IQ and the Ivy League

One of the interesting things about the self-identified intelligent individuals of the cognitive elite is how they commonly demonstrate that the failure to think results in much the same consequences as the inability to think correctly.

Now, most graduates of Ivy League universities genuinely believe that most highly intelligent people attend Ivy League schools.  But in much the same way that atheists confuse a higher average intelligence with a larger quantity of intelligent individuals, they are confusing a concentration of intelligent individuals with the overall quantity.

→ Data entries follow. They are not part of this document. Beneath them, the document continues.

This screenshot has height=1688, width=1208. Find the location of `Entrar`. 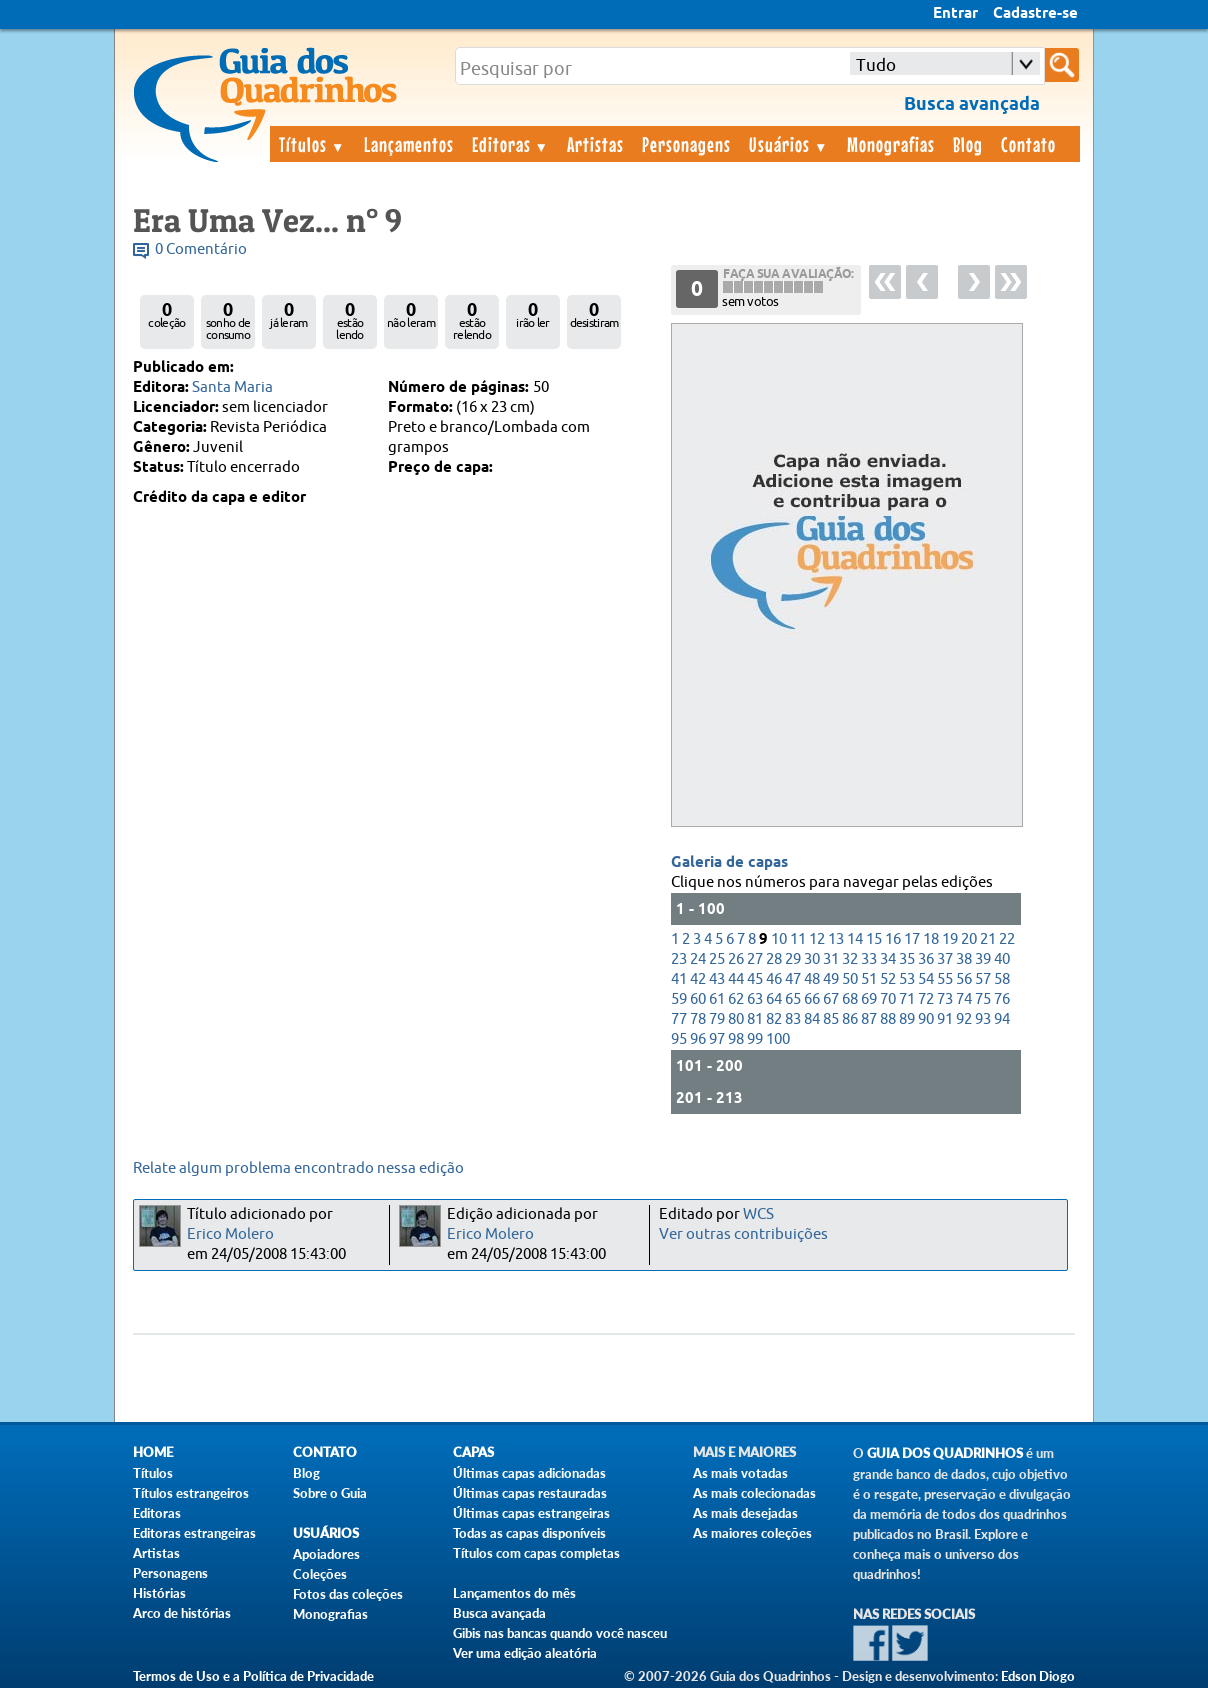

Entrar is located at coordinates (955, 14).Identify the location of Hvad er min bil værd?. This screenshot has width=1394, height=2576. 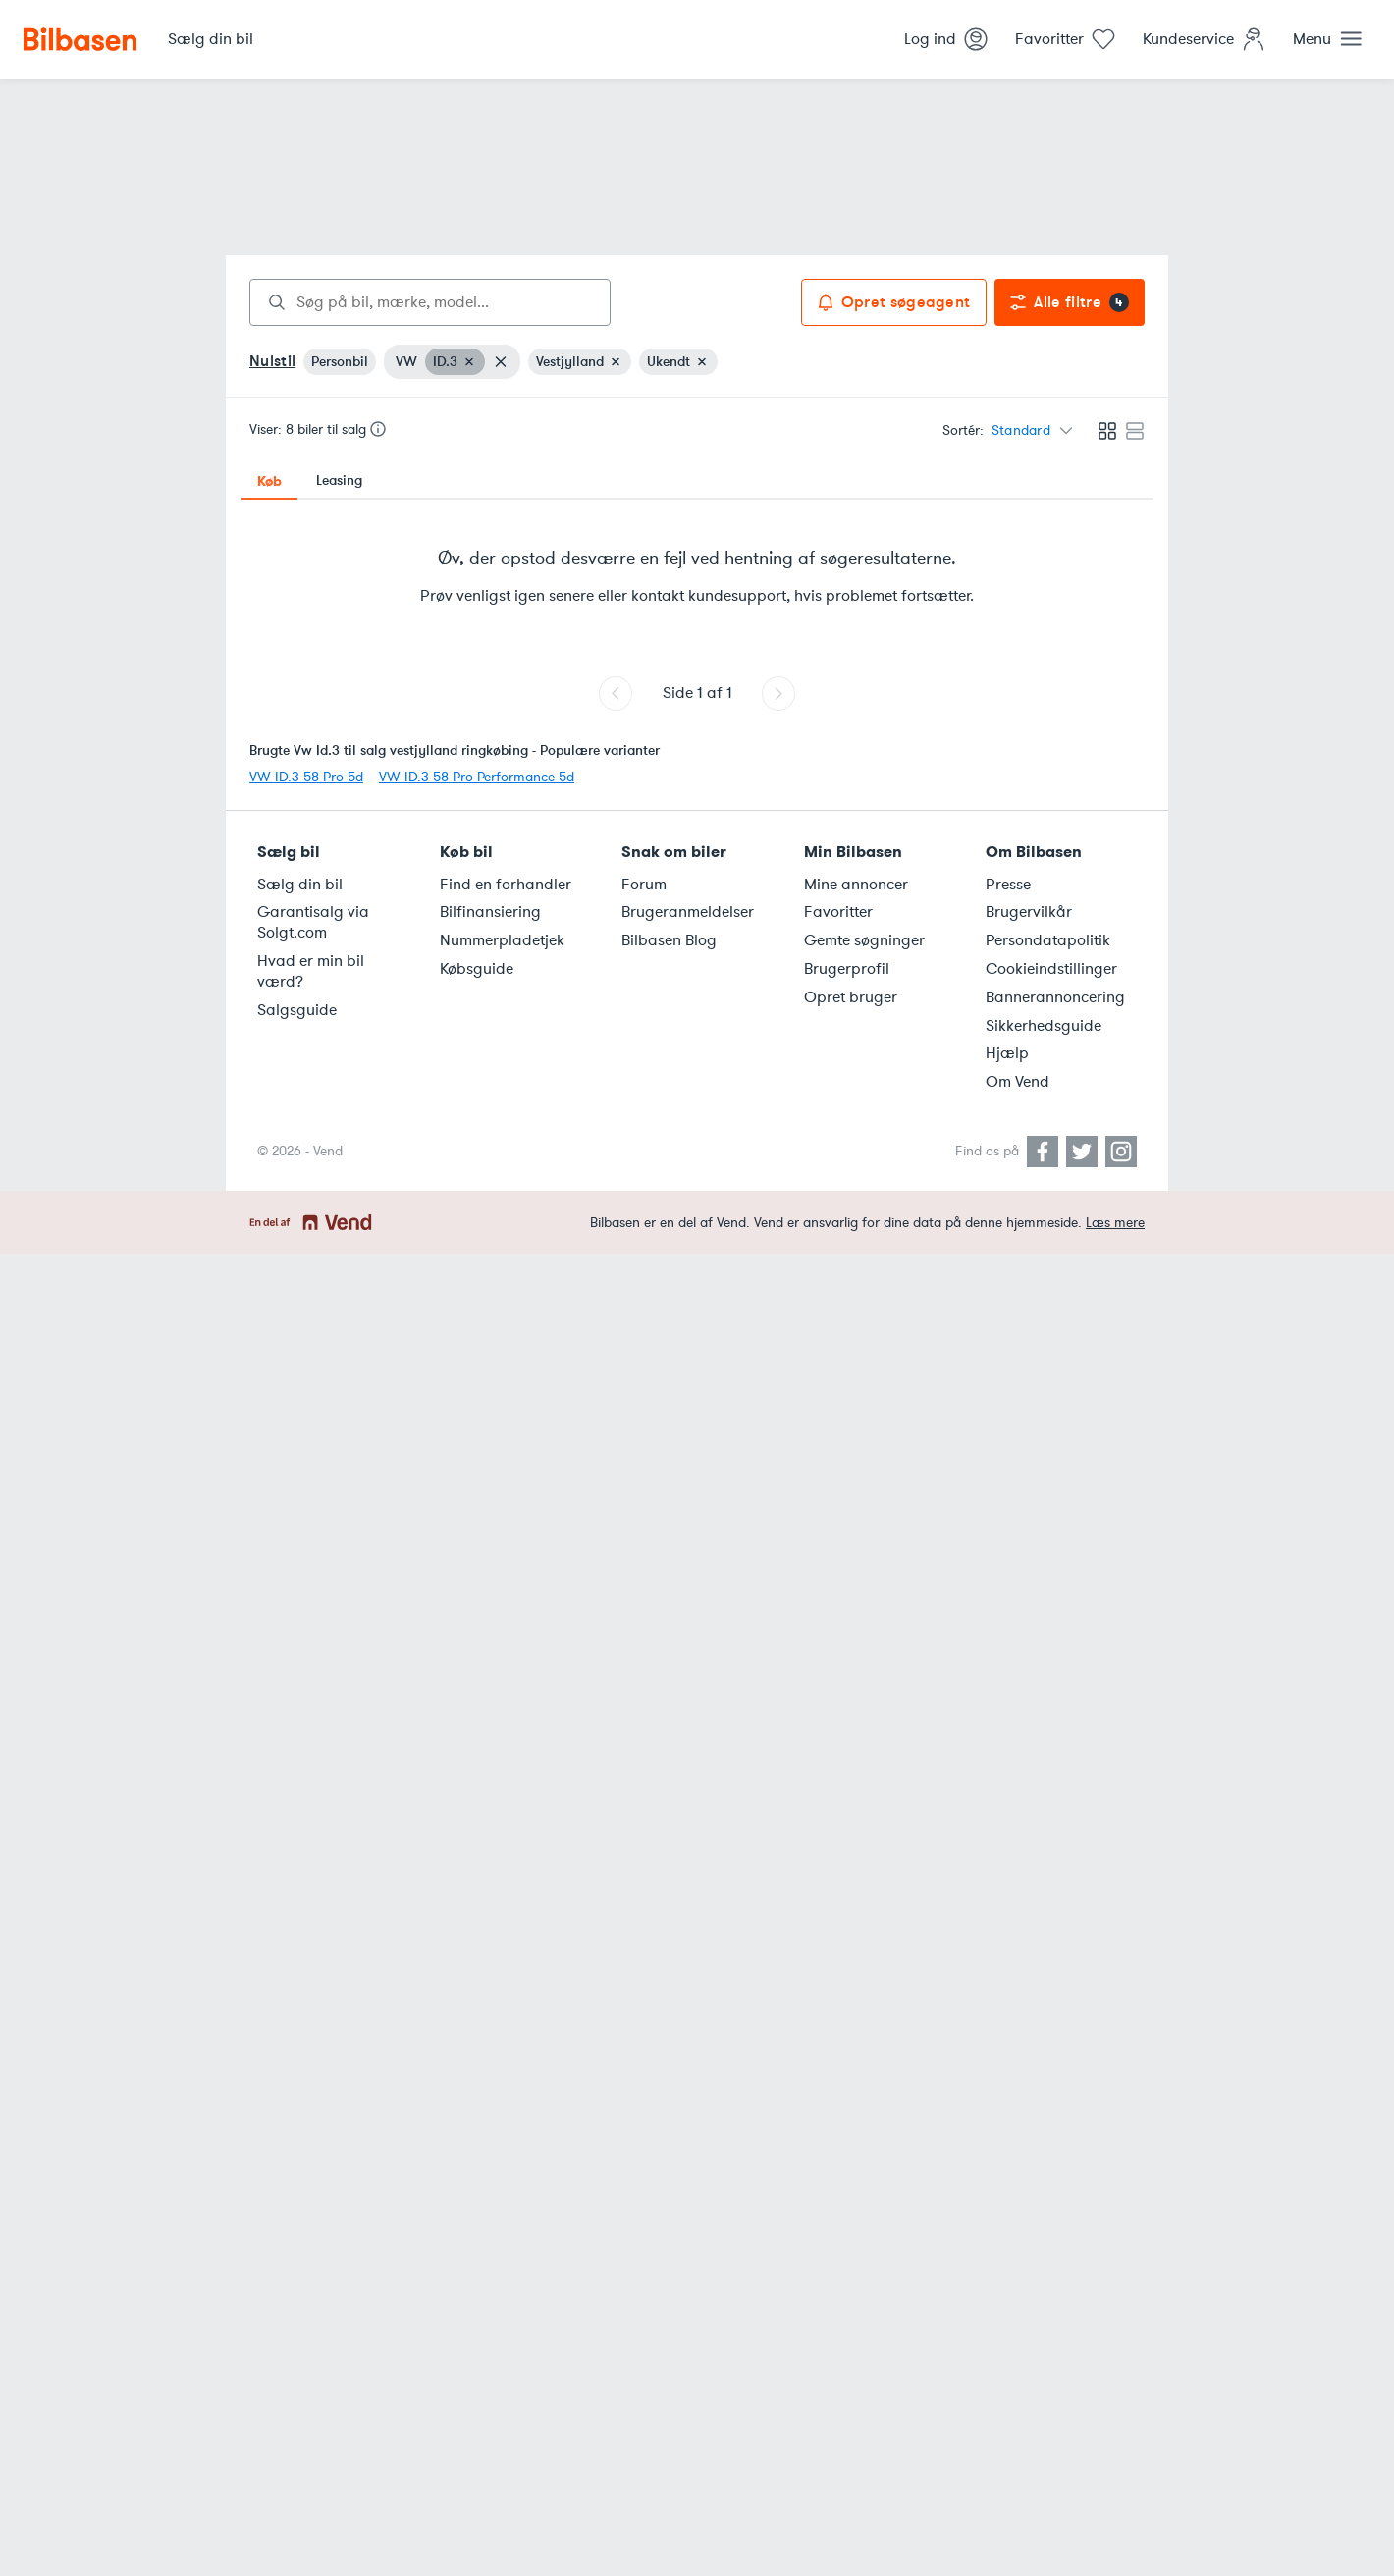
(310, 971).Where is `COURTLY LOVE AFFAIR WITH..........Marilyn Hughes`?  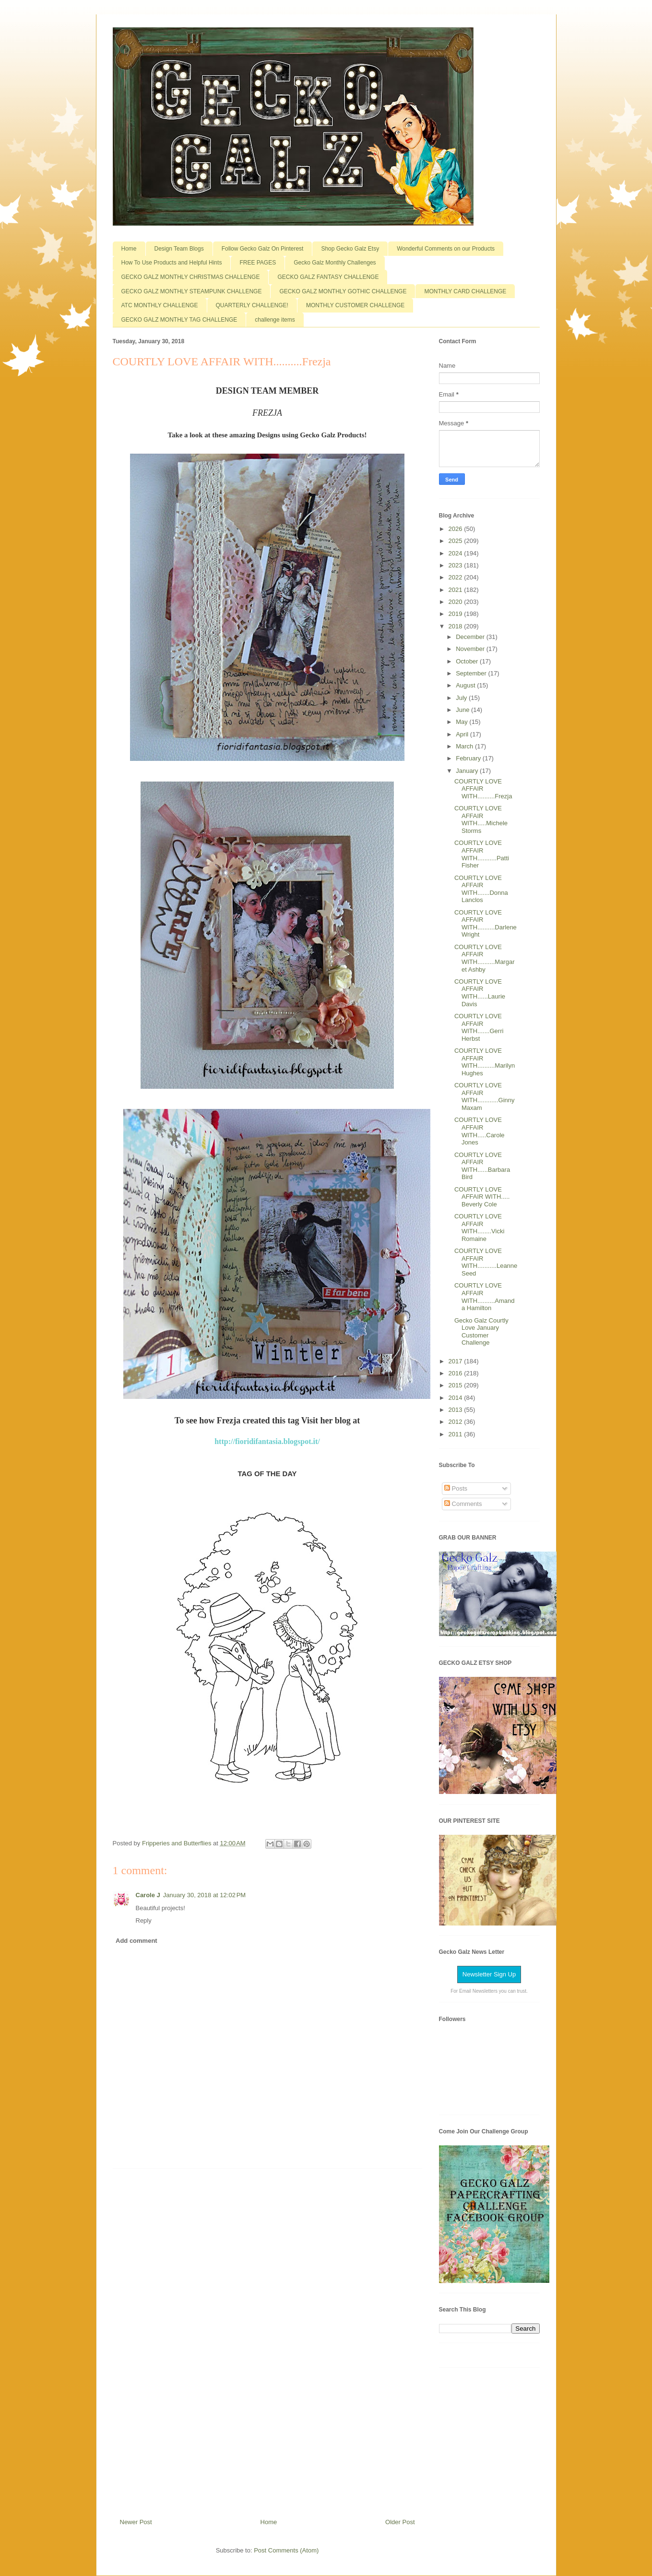 COURTLY LOVE AFFAIR WITH..........Marilyn Hughes is located at coordinates (484, 1062).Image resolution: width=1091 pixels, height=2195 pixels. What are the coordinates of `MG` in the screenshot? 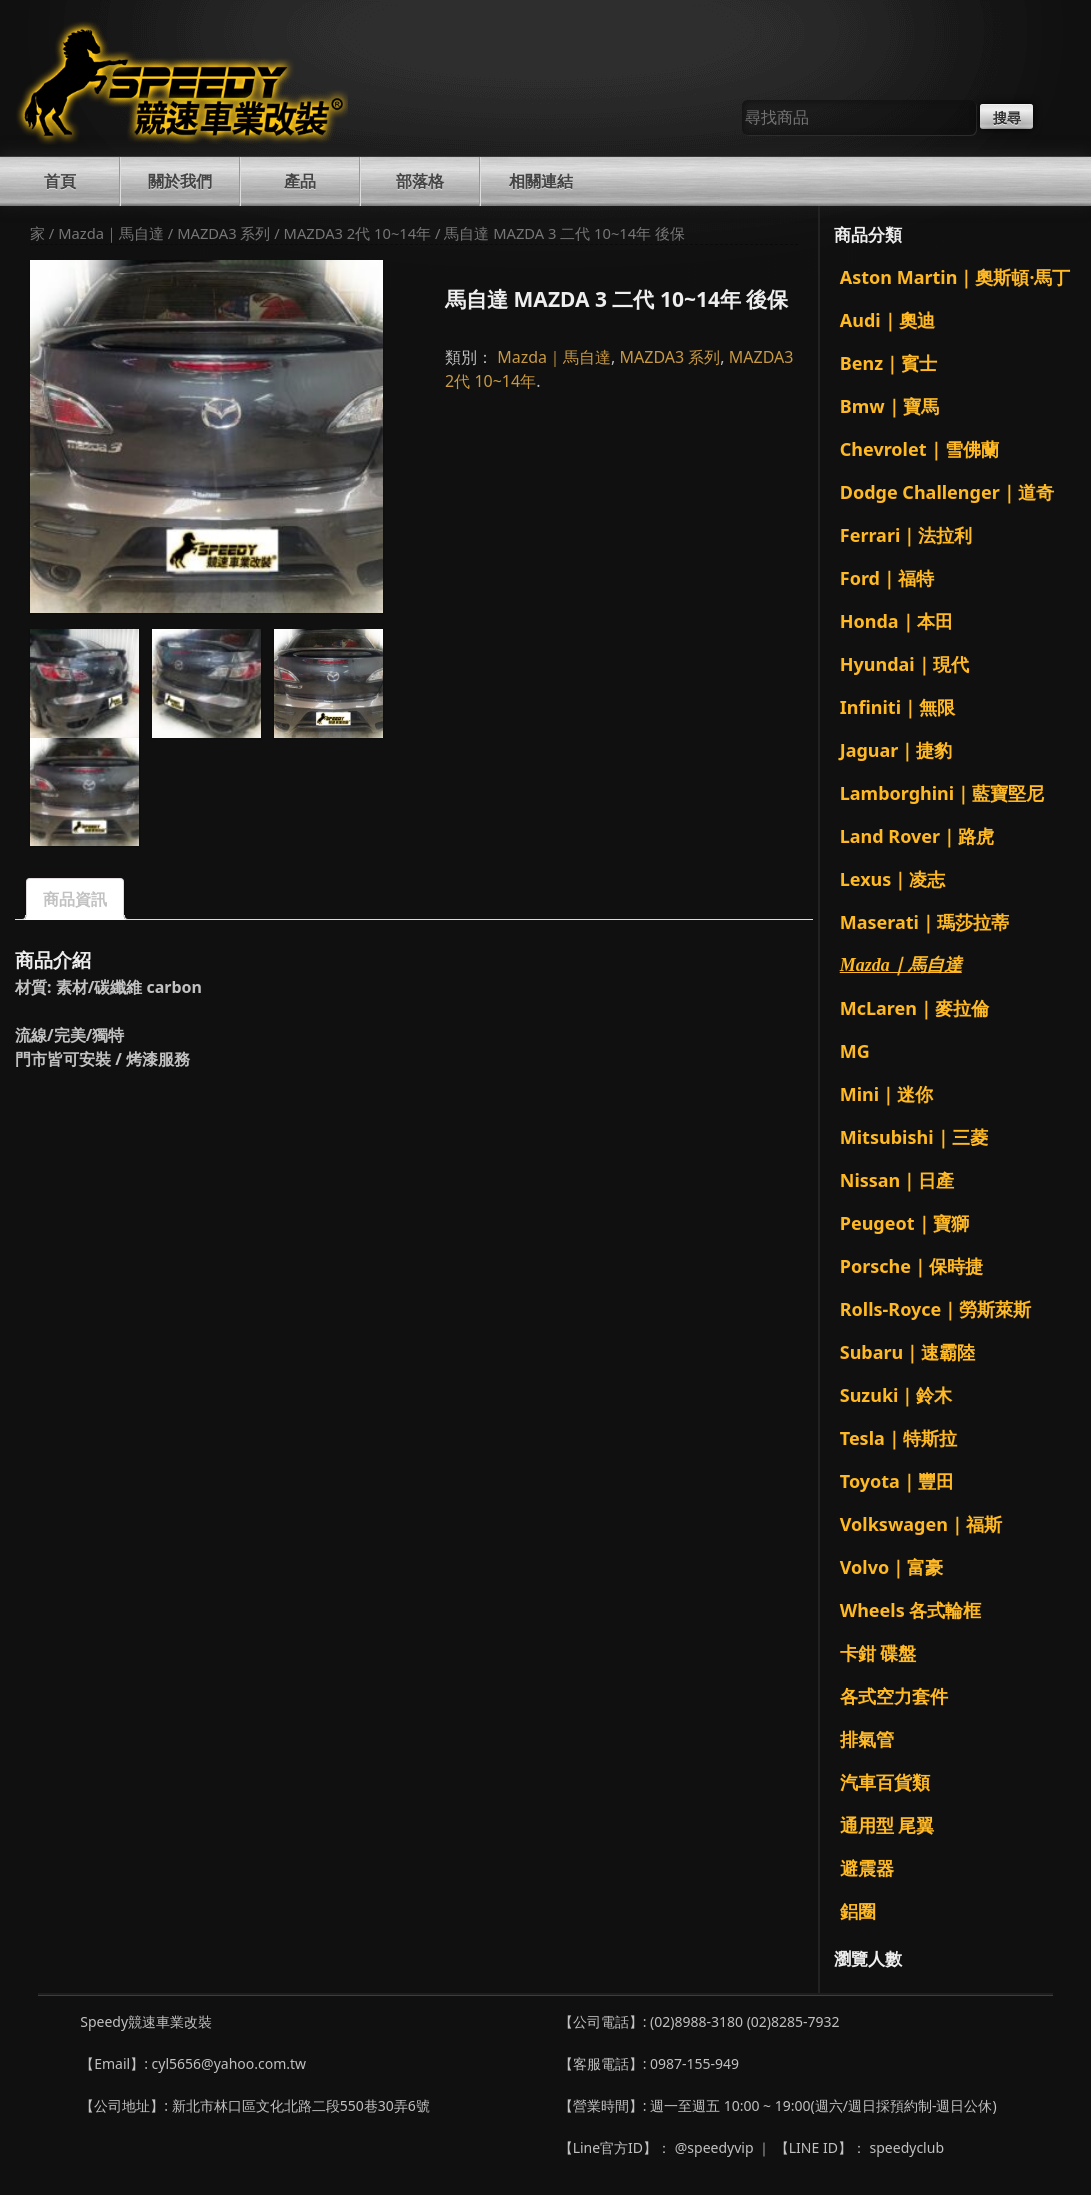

Let’s assume that every single individual at an Ivy League school is
Mensa-qualified. That’s absurdly generous, of course, as anyone who has
ever been to an Ivy or conversed with more than a few Ivy League
graduates will know, but just to be conservative, we’ll assume that every single student enrolled at an Ivy posssses an IQ of 132+ and is therefore in the top 2 percent of intelligence. Now, note that the total Ivy
undergraduate enrollment is 59,561.

That is 0.32 percent of the 18,078,672
total U.S. undergraduate enrollment in 2010. That means, by even the most
generous and conservative estimate, (since not all Ivy undergrads are genuinely
Mensa-qualified and because the college-attending group has an average IQ a little above the 100 norm), there are at
least 5.25x MORE equally smart people, about 302,012, who are attending
state universities, community colleges, and other private colleges instead of Ivy League
universities.

I’d have to do a bit more research to come up with a more accurate number, but I would estimate that there are probably between 10x to 15x more smart people who did not attend an Ivy than did attend one.